▶ _WHAT TO PRODUCE_: The output must reproduce each line of the data word for word.

▶ _SOURCE MATERIAL_:
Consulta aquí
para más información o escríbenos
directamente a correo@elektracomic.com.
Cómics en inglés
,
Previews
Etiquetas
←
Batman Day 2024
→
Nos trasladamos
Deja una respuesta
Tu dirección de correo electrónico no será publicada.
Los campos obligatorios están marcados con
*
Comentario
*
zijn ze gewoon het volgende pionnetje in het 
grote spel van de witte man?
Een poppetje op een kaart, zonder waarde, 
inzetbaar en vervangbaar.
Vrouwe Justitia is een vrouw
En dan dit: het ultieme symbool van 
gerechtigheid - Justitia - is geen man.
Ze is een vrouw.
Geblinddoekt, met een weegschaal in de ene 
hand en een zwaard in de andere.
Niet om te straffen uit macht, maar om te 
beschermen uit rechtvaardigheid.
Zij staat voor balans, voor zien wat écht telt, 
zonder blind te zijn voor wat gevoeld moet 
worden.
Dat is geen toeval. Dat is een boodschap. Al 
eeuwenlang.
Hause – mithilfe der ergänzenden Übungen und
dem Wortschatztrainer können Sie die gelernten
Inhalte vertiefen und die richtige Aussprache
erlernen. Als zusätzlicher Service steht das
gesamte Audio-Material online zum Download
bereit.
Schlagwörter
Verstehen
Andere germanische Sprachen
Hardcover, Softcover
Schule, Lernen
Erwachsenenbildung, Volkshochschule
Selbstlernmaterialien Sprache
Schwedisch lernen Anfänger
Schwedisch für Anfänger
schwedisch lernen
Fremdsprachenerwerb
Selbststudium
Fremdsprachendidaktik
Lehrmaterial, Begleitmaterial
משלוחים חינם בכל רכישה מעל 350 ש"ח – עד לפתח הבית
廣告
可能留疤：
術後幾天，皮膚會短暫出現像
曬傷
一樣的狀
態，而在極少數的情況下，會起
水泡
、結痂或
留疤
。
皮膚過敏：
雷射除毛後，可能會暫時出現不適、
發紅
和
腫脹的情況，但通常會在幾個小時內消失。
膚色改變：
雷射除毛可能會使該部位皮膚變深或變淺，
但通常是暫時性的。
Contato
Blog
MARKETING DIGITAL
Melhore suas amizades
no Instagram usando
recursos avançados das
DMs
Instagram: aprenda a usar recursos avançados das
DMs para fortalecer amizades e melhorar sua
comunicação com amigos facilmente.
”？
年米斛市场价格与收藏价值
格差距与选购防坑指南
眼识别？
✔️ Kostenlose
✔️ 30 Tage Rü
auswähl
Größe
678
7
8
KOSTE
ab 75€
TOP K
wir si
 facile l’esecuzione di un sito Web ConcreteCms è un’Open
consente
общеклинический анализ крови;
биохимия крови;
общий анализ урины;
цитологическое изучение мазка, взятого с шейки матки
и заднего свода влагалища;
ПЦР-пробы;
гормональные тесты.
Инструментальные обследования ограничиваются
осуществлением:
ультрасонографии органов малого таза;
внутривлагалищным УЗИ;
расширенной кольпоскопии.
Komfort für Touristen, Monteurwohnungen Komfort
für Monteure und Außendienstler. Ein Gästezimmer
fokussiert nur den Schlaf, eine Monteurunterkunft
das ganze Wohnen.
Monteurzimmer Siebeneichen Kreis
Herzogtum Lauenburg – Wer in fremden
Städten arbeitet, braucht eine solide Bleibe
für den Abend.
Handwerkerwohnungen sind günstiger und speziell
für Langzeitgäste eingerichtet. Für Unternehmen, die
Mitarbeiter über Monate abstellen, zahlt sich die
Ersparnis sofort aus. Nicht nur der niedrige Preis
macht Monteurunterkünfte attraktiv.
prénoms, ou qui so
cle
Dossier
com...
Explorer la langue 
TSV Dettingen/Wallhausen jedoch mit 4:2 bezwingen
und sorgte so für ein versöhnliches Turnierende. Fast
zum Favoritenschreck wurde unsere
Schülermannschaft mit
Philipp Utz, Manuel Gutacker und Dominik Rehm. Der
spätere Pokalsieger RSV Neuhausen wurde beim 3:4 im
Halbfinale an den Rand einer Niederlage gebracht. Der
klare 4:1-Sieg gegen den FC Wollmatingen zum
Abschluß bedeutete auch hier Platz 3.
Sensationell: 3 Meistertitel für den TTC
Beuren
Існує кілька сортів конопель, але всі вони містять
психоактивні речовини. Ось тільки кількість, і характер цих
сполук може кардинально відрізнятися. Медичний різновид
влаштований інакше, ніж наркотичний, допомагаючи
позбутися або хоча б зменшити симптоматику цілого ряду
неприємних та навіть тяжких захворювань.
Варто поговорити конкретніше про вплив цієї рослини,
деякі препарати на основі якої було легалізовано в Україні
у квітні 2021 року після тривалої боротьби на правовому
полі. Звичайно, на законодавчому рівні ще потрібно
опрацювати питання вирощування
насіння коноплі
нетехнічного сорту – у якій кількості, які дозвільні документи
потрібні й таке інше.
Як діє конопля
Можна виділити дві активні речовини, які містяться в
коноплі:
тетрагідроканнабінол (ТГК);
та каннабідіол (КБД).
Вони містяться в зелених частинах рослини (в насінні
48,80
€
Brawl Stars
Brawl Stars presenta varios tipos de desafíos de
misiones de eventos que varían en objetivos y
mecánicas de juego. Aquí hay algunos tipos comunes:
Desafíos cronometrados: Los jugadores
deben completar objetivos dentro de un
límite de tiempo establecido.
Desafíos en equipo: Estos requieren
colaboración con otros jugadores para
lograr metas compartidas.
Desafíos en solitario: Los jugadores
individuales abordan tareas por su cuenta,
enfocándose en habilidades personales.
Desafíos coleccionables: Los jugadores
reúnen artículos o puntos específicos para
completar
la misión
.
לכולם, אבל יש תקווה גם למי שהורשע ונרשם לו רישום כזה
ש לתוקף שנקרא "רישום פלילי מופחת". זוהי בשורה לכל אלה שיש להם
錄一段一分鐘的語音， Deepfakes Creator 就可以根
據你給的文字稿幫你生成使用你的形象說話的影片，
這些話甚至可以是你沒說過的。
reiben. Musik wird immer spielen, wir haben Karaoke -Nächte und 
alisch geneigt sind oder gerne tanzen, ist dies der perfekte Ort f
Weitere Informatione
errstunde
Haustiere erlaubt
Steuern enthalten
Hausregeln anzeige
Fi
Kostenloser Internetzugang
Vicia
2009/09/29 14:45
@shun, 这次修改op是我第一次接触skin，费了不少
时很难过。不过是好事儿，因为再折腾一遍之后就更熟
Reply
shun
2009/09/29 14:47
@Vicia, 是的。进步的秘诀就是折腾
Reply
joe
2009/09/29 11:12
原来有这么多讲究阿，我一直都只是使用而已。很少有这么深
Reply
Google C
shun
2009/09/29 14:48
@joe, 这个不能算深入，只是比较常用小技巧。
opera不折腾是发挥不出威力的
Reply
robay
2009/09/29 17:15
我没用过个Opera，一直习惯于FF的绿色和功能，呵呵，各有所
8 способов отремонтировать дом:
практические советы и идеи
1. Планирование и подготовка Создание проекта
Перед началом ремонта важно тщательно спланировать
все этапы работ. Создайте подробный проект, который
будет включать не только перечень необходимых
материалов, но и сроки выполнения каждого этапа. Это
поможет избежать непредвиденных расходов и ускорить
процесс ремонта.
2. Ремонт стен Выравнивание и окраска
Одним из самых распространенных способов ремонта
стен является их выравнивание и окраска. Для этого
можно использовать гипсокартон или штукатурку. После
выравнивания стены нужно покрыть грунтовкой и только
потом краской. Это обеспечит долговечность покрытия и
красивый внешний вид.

▶ _SOLUTION TO THE EXERCISE_:
Consulta aquí
para más información o escríbenos
directamente a correo@elektracomic.com.
Cómics en inglés
,
Previews
Etiquetas
←
Batman Day 2024
→
Nos trasladamos
Deja una respuesta
Tu dirección de correo electrónico no será publicada.
Los campos obligatorios están marcados con
*
Comentario
*
zijn ze gewoon het volgende pionnetje in het 
grote spel van de witte man?
Een poppetje op een kaart, zonder waarde, 
inzetbaar en vervangbaar.
Vrouwe Justitia is een vrouw
En dan dit: het ultieme symbool van 
gerechtigheid - Justitia - is geen man.
Ze is een vrouw.
Geblinddoekt, met een weegschaal in de ene 
hand en een zwaard in de andere.
Niet om te straffen uit macht, maar om te 
beschermen uit rechtvaardigheid.
Zij staat voor balans, voor zien wat écht telt, 
zonder blind te zijn voor wat gevoeld moet 
worden.
Dat is geen toeval. Dat is een boodschap. Al 
eeuwenlang.
Hause – mithilfe der ergänzenden Übungen und
dem Wortschatztrainer können Sie die gelernten
Inhalte vertiefen und die richtige Aussprache
erlernen. Als zusätzlicher Service steht das
gesamte Audio-Material online zum Download
bereit.
Schlagwörter
Verstehen
Andere germanische Sprachen
Hardcover, Softcover
Schule, Lernen
Erwachsenenbildung, Volkshochschule
Selbstlernmaterialien Sprache
Schwedisch lernen Anfänger
Schwedisch für Anfänger
schwedisch lernen
Fremdsprachenerwerb
Selbststudium
Fremdsprachendidaktik
Lehrmaterial, Begleitmaterial
משלוחים חינם בכל רכישה מעל 350 ש"ח – עד לפתח הבית
廣告
可能留疤：
術後幾天，皮膚會短暫出現像
曬傷
一樣的狀
態，而在極少數的情況下，會起
水泡
、結痂或
留疤
。
皮膚過敏：
雷射除毛後，可能會暫時出現不適、
發紅
和
腫脹的情況，但通常會在幾個小時內消失。
膚色改變：
雷射除毛可能會使該部位皮膚變深或變淺，
但通常是暫時性的。
Contato
Blog
MARKETING DIGITAL
Melhore suas amizades
no Instagram usando
recursos avançados das
DMs
Instagram: aprenda a usar recursos avançados das
DMs para fortalecer amizades e melhorar sua
comunicação com amigos facilmente.
”？
年米斛市场价格与收藏价值
格差距与选购防坑指南
眼识别？
✔️ Kostenlose
✔️ 30 Tage Rü
auswähl
Größe
678
7
8
KOSTE
ab 75€
TOP K
wir si
 facile l’esecuzione di un sito Web ConcreteCms è un’Open
consente
общеклинический анализ крови;
биохимия крови;
общий анализ урины;
цитологическое изучение мазка, взятого с шейки матки
и заднего свода влагалища;
ПЦР-пробы;
гормональные тесты.
Инструментальные обследования ограничиваются
осуществлением:
ультрасонографии органов малого таза;
внутривлагалищным УЗИ;
расширенной кольпоскопии.
Komfort für Touristen, Monteurwohnungen Komfort
für Monteure und Außendienstler. Ein Gästezimmer
fokussiert nur den Schlaf, eine Monteurunterkunft
das ganze Wohnen.
Monteurzimmer Siebeneichen Kreis
Herzogtum Lauenburg – Wer in fremden
Städten arbeitet, braucht eine solide Bleibe
für den Abend.
Handwerkerwohnungen sind günstiger und speziell
für Langzeitgäste eingerichtet. Für Unternehmen, die
Mitarbeiter über Monate abstellen, zahlt sich die
Ersparnis sofort aus. Nicht nur der niedrige Preis
macht Monteurunterkünfte attraktiv.
prénoms, ou qui so
cle
Dossier
com...
Explorer la langue 
TSV Dettingen/Wallhausen jedoch mit 4:2 bezwingen
und sorgte so für ein versöhnliches Turnierende. Fast
zum Favoritenschreck wurde unsere
Schülermannschaft mit
Philipp Utz, Manuel Gutacker und Dominik Rehm. Der
spätere Pokalsieger RSV Neuhausen wurde beim 3:4 im
Halbfinale an den Rand einer Niederlage gebracht. Der
klare 4:1-Sieg gegen den FC Wollmatingen zum
Abschluß bedeutete auch hier Platz 3.
Sensationell: 3 Meistertitel für den TTC
Beuren
Існує кілька сортів конопель, але всі вони містять
психоактивні речовини. Ось тільки кількість, і характер цих
сполук може кардинально відрізнятися. Медичний різновид
влаштований інакше, ніж наркотичний, допомагаючи
позбутися або хоча б зменшити симптоматику цілого ряду
неприємних та навіть тяжких захворювань.
Варто поговорити конкретніше про вплив цієї рослини,
деякі препарати на основі якої було легалізовано в Україні
у квітні 2021 року після тривалої боротьби на правовому
полі. Звичайно, на законодавчому рівні ще потрібно
опрацювати питання вирощування
насіння коноплі
нетехнічного сорту – у якій кількості, які дозвільні документи
потрібні й таке інше.
Як діє конопля
Можна виділити дві активні речовини, які містяться в
коноплі:
тетрагідроканнабінол (ТГК);
та каннабідіол (КБД).
Вони містяться в зелених частинах рослини (в насінні
48,80
€
Brawl Stars
Brawl Stars presenta varios tipos de desafíos de
misiones de eventos que varían en objetivos y
mecánicas de juego. Aquí hay algunos tipos comunes:
Desafíos cronometrados: Los jugadores
deben completar objetivos dentro de un
límite de tiempo establecido.
Desafíos en equipo: Estos requieren
colaboración con otros jugadores para
lograr metas compartidas.
Desafíos en solitario: Los jugadores
individuales abordan tareas por su cuenta,
enfocándose en habilidades personales.
Desafíos coleccionables: Los jugadores
reúnen artículos o puntos específicos para
completar
la misión
.
לכולם, אבל יש תקווה גם למי שהורשע ונרשם לו רישום כזה
ש לתוקף שנקרא "רישום פלילי מופחת". זוהי בשורה לכל אלה שיש להם
錄一段一分鐘的語音， Deepfakes Creator 就可以根
據你給的文字稿幫你生成使用你的形象說話的影片，
這些話甚至可以是你沒說過的。
reiben. Musik wird immer spielen, wir haben Karaoke -Nächte und 
alisch geneigt sind oder gerne tanzen, ist dies der perfekte Ort f
Weitere Informatione
errstunde
Haustiere erlaubt
Steuern enthalten
Hausregeln anzeige
Fi
Kostenloser Internetzugang
Vicia
2009/09/29 14:45
@shun, 这次修改op是我第一次接触skin，费了不少
时很难过。不过是好事儿，因为再折腾一遍之后就更熟
Reply
shun
2009/09/29 14:47
@Vicia, 是的。进步的秘诀就是折腾
Reply
joe
2009/09/29 11:12
原来有这么多讲究阿，我一直都只是使用而已。很少有这么深
Reply
Google C
shun
2009/09/29 14:48
@joe, 这个不能算深入，只是比较常用小技巧。
opera不折腾是发挥不出威力的
Reply
robay
2009/09/29 17:15
我没用过个Opera，一直习惯于FF的绿色和功能，呵呵，各有所
8 способов отремонтировать дом:
практические советы и идеи
1. Планирование и подготовка Создание проекта
Перед началом ремонта важно тщательно спланировать
все этапы работ. Создайте подробный проект, который
будет включать не только перечень необходимых
материалов, но и сроки выполнения каждого этапа. Это
поможет избежать непредвиденных расходов и ускорить
процесс ремонта.
2. Ремонт стен Выравнивание и окраска
Одним из самых распространенных способов ремонта
стен является их выравнивание и окраска. Для этого
можно использовать гипсокартон или штукатурку. После
выравнивания стены нужно покрыть грунтовкой и только
потом краской. Это обеспечит долговечность покрытия и
красивый внешний вид.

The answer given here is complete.